Note that Equation 1 gives equal importance to the two allocation concerns mentioned.

Number of PSUs per Domain/Region

The number of sampled PSUs per domain was computed by simply dividing the total sample size by the desired sample size per PSU. The desired sample size per PSU was determined using: (1) the information on the cost of data collection efforts in the region; and, (2) the indication of similarity or homogeneity of the households within the PSU. The basic idea is to take smaller samples with PSUs consisting of homogeneous households and if the cost of data collection is more expensive. With these information gathered from past survey results, the number of sample households from each PSU was set at 16 for areas outside the National Capital Region (NCR) and 12 for the NCR. This means that for NCR, the total number of PSUs is equal to the allocated sample size divided by 12. For the other regions, it is equal to the allocated sample size divided by 16.

Definition

SR PSU or Self-Representing Primary Sampling Unit – a very large PSU in the region/domain with a selection probability of approximately 1 or higher and is outright included in the MS; it is properly treated as a stratum; also known as certainty PSU

NSR PSU or Non-SelfRepresenting Primary Sampling Unit – a regular to small sized PSU in a region/domain; also known as non-certainty PSU

The final number of sample PSUs for each domain was determined by first classifying PSUs as either selfrepresenting (SR) or non-selfrepresenting (NSR). In addition, to facilitate the selection of subsamples, the total number of NSR PSUs in each region was adjusted to make it a multiple of 4.

The 2003 MS consist of a sample of 2,826 PSUs. The sample size distribution across regions and provinces are shown in the attached Table A.

Stratification of PSUs

Stratification involves the division of the entire population into non-overlapping subgroups called strata, from which samples are being selected independently. This procedure is done to:

  • Improve the efficiency of the estimates as a result of combining units that are similar in characteristic. This means improving on the precision of the estimates for a given sample size.
  • Provide samples for specific subgroups of the population in which separate estimates are desired.
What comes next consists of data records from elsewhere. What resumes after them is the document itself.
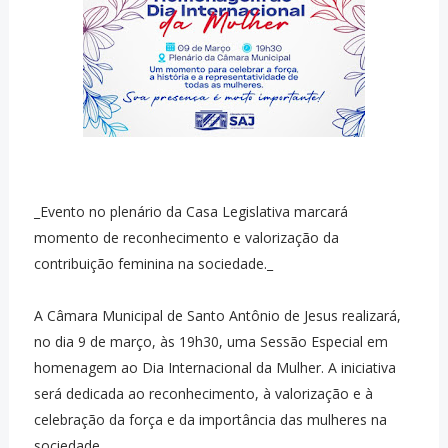
_Evento no plenário da Casa Legislativa marcará
momento de reconhecimento e valorização da
contribuição feminina na sociedade._
A Câmara Municipal de Santo Antônio de Jesus realizará,
no dia 9 de março, às 19h30, uma Sessão Especial em
homenagem ao Dia Internacional da Mulher. A iniciativa
será dedicada ao reconhecimento, à valorização e à
celebração da força e da importância das mulheres na
sociedade.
The stratification procedure used in the 2003 MS is described in Diagram A.

page10image

A total of 955 explicit strata were formed, 330 of which were the SR PSUs.

1 This allows the generation of either direct or indirect subregional estimates
2 Proportion of strongly built houses
3 An indication of the proportion of households engaged in agriculture
4 Per capita municipal income

Sample Selection

In each explicit stratum, a sample of PSUs, and then sample EAs within PSUs, was selected with probability proportional to size (PPS) where size is the number of households enumerated in the 2000 Census of Population and Housing (CPH). Within each sampled EA, a sample of housing units was selected with equal probability. All households in the housing units sampled are completely enumerated, except for few cases when the housing units have more than three households. For operational considerations, the maximum number of household that could be enumerated in each sampled housing units is three. In the case of SR PSUs, the EAs were the PSUs and a minimum of two EAs were selected with PPS to ensure valid estimation of the variances.

Formation of Replicates

Another important feature of the 2003 MS design is its flexibility to meet the needs of different surveys. Some surveys require only a fewer set of sample and thus the need to sub-sample from the master sample. To facilitate the selection of sub-samples, the MS was divided into four replicates. A replicate is defined as a subsample that possesses the properties of the full master sample such that each replicate is able to generate national level estimates of adequate precision.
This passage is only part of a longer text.